The PaX quick start is useful to getting PaX set-up, however if CONFIG_COMPAT_VDSO is set, then some of the PaX options are unavailable. So I feel it might be useful to comment on mentioning to unset this option. Reproducible: Always Steps to Reproduce: 1. Follow guide 2. Enable all the kernel options it informs you to 3. Discover that you cannot find all the kernel options due to VDSO being enabled. Actual Results: Some of the PaX options are hidden. Expected Results: To be able to follow the guide and enable all the options it suggests. See this: http://forums.grsecurity.net/viewtopic.php?t=1647
Please attach a diff of the .xml file with your clarifications. http://sources.gentoo.org/viewcvs.py/*checkout*/gentoo/xml/htdocs/proj/en/hardened/pax-quickstart.xml?content-type=text/plain
Created attachment 122638 [details] Diff of XML This is an addition paragraph and kernel example to ensure that all the PaX options show when they step onto the PaX kernel configuration. PAX_PAGEEXEC > depends on !COMPAT_VDSO PAX_SEGMEXEC > depends on !COMPAT_VDSO
Created attachment 122639 [details] Unified Diff Sorry ignore last diff
The docs definitely need some love, but I am not sure this particular update is needed anymore since it is now impossible to select COMPAT_VDSO. I think it would be distraction/noise as the user would go to check and make sure they didn't have it enabled... only to look and look and no longer be able to find the option. Kerin, what do you think?

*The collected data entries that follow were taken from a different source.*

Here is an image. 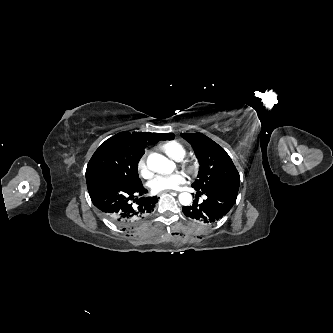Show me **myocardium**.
<instances>
[{
  "instance_id": "obj_1",
  "label": "myocardium",
  "mask_w": 333,
  "mask_h": 333,
  "mask_svg": "<svg viewBox=\"0 0 333 333\" xmlns=\"http://www.w3.org/2000/svg\"><path fill=\"white\" fill-rule=\"evenodd\" d=\"M185 167L189 173L193 174L197 171V165L195 163H188Z\"/></svg>"
}]
</instances>
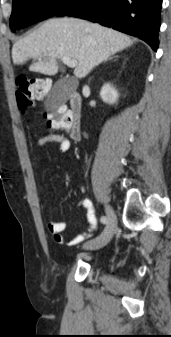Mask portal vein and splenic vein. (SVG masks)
Returning a JSON list of instances; mask_svg holds the SVG:
<instances>
[{
	"label": "portal vein and splenic vein",
	"instance_id": "portal-vein-and-splenic-vein-1",
	"mask_svg": "<svg viewBox=\"0 0 171 337\" xmlns=\"http://www.w3.org/2000/svg\"><path fill=\"white\" fill-rule=\"evenodd\" d=\"M62 62L70 68H75L77 66V61L70 57H62Z\"/></svg>",
	"mask_w": 171,
	"mask_h": 337
}]
</instances>
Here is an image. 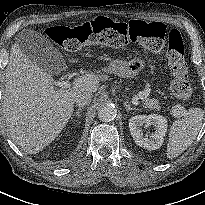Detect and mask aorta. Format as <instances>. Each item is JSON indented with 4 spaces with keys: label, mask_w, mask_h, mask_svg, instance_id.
Instances as JSON below:
<instances>
[{
    "label": "aorta",
    "mask_w": 205,
    "mask_h": 205,
    "mask_svg": "<svg viewBox=\"0 0 205 205\" xmlns=\"http://www.w3.org/2000/svg\"><path fill=\"white\" fill-rule=\"evenodd\" d=\"M116 117V110L112 105H105L98 111V118L103 122L114 120Z\"/></svg>",
    "instance_id": "1"
}]
</instances>
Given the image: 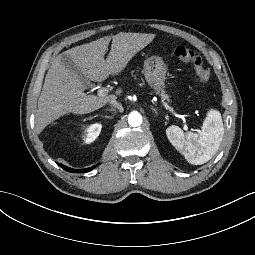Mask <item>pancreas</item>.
<instances>
[{
  "label": "pancreas",
  "mask_w": 255,
  "mask_h": 255,
  "mask_svg": "<svg viewBox=\"0 0 255 255\" xmlns=\"http://www.w3.org/2000/svg\"><path fill=\"white\" fill-rule=\"evenodd\" d=\"M156 94H159L163 100L169 101V96L165 93L164 90L156 91Z\"/></svg>",
  "instance_id": "obj_1"
}]
</instances>
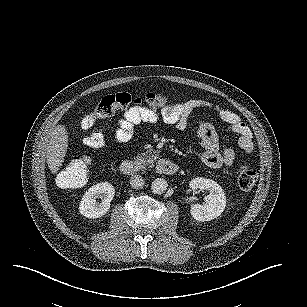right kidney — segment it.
<instances>
[{"label":"right kidney","instance_id":"obj_1","mask_svg":"<svg viewBox=\"0 0 307 307\" xmlns=\"http://www.w3.org/2000/svg\"><path fill=\"white\" fill-rule=\"evenodd\" d=\"M114 194L113 185L107 182L93 185L83 195L79 206L80 213L88 218H100L108 211ZM96 199H101V202Z\"/></svg>","mask_w":307,"mask_h":307}]
</instances>
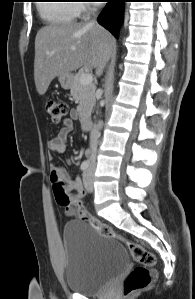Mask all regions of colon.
Instances as JSON below:
<instances>
[{
    "instance_id": "5ec220e1",
    "label": "colon",
    "mask_w": 195,
    "mask_h": 299,
    "mask_svg": "<svg viewBox=\"0 0 195 299\" xmlns=\"http://www.w3.org/2000/svg\"><path fill=\"white\" fill-rule=\"evenodd\" d=\"M45 109L53 123H59L68 113L67 104L57 100H48L45 104ZM53 193L58 205L62 207L73 206L80 217L100 235L115 239L126 245L131 256L139 266L135 267L125 278L123 282L124 296H130L154 282L156 275L152 268L156 264V257L152 252L118 234L111 226L91 216L82 201L73 198L67 191L66 185L59 178L53 181Z\"/></svg>"
}]
</instances>
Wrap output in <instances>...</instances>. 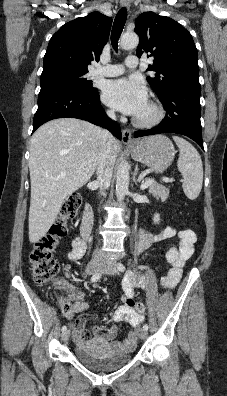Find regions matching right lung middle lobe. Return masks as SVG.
Masks as SVG:
<instances>
[{
  "instance_id": "1",
  "label": "right lung middle lobe",
  "mask_w": 227,
  "mask_h": 396,
  "mask_svg": "<svg viewBox=\"0 0 227 396\" xmlns=\"http://www.w3.org/2000/svg\"><path fill=\"white\" fill-rule=\"evenodd\" d=\"M87 72L71 68L44 70L40 78L41 90L51 87H67L86 94L95 93L97 88L92 86V81H88L84 77Z\"/></svg>"
}]
</instances>
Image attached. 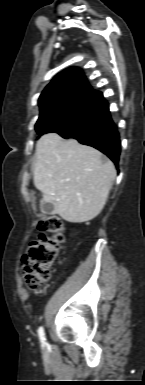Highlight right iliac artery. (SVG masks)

Re: Comment 4 Agreed. Not only is it impossible to enable the kconfig option in 2.6.23-r9 (which is stable), it's impossible to enable it at runtime via sysctl as of 2.6.24. In view of these recent changes, and with due respect to the reporter for raising a perfectly valid concern, I recommend closing as FIXED (or, being pedantic, INVALID).